Bob Reid and Ian Crofton visited Ben Mor Coigach on April 8 and did a little exploring.
“Conditions were excellent,” Bob told me. “There was plenty of snow and ice on the north faces and we had good weather. We walked in toward Lochan Tuath and went southwards into the corrie at the northern end of Ben Mor Coigach. There are several easy gullies in this corrie (which appears nameless on the 1:50,000 OS Map). We passed these by and headed for the left-bounding rib of the corrie. This is much more of a feature than we imagined, and became quite well defined as we got higher. It gave a very good mixed climb. We stuck to the crest and were delighted at the climbing we found. Sandstone steps, grooves and the odd chimney connected by steep snow led directly to the Coigach plateau where the climb abruptly ends.
We didn’t think a [modern] name appropriate for such a traditional route but suggest North-East Ridge of Ben Mor Coigach (285m Grade III).”

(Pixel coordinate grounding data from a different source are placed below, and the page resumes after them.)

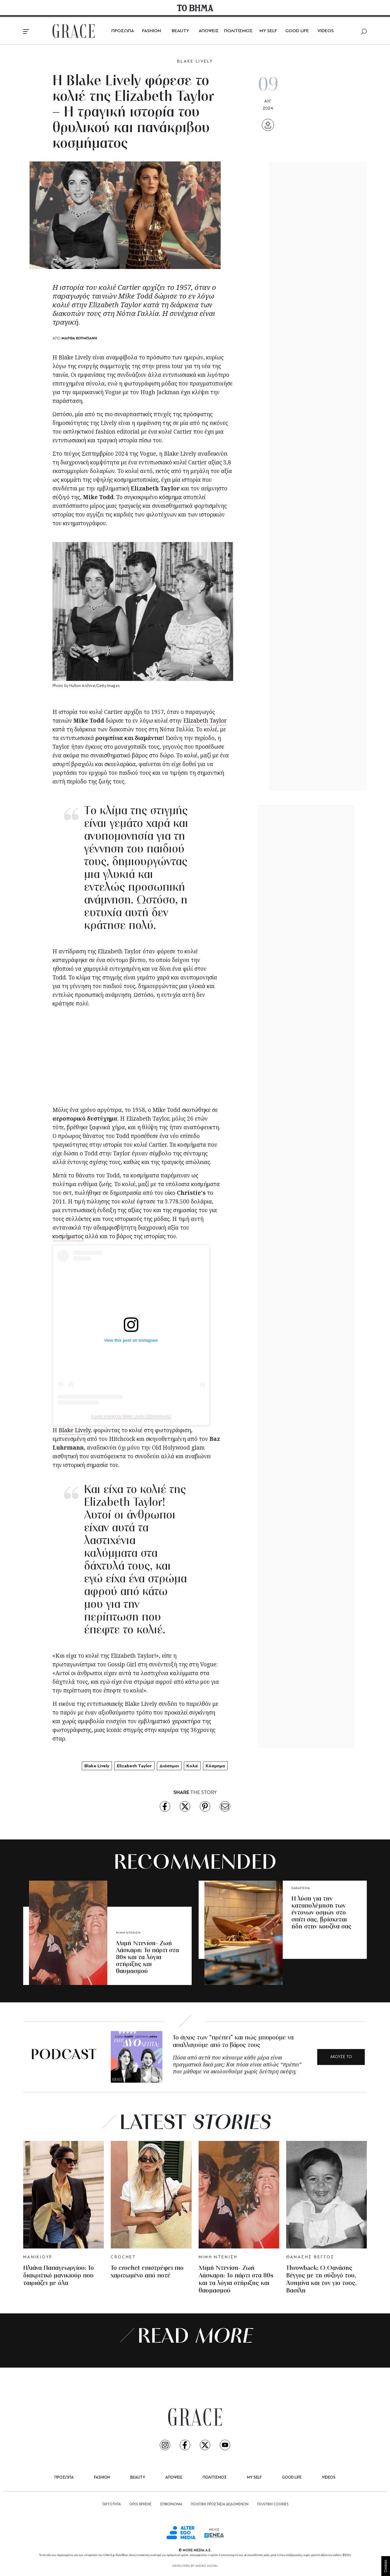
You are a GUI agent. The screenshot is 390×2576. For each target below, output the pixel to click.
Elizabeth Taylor (205, 720)
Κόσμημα (215, 1766)
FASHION (151, 31)
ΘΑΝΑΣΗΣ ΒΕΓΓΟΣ (310, 2257)
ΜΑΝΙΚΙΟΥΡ (37, 2257)
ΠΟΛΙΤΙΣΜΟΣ (238, 31)
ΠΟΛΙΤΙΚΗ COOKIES (272, 2504)
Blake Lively (74, 1430)
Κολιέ (192, 1766)
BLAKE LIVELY (195, 61)
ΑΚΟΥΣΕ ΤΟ (341, 2057)
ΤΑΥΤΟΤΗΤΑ (111, 2504)
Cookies (386, 2566)
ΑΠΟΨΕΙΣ (209, 31)
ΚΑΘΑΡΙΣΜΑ (300, 1888)
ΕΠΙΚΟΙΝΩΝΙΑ (171, 2504)
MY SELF (268, 31)
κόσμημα (170, 497)
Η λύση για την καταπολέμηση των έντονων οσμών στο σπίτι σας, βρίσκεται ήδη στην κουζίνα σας (321, 1913)
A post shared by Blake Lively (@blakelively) (131, 1416)
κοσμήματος (68, 1236)
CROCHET (123, 2257)
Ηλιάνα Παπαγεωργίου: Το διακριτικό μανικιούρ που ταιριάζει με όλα (58, 2276)
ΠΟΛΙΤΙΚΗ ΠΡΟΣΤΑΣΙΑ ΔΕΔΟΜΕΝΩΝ (219, 2504)
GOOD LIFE (297, 31)
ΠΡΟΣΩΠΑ (122, 31)
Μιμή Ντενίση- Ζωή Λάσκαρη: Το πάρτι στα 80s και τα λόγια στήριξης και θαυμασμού (147, 1957)
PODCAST (64, 2055)
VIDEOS (326, 31)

The story should have ended there, but it turned out that Bob and Ian were not the first to climb in this corrie. When Bob returned home the latest version of the SMC Journal had arrived with a description of Hyperborea (IV,5) climbed the previous winter by John Higham and Iain Young. “They call the hanging corrie Cadh’ a’ Mhoraire,” Bob explained. “And their route took a rather more serious challenge on the right (west) side of the North-East Ridge.”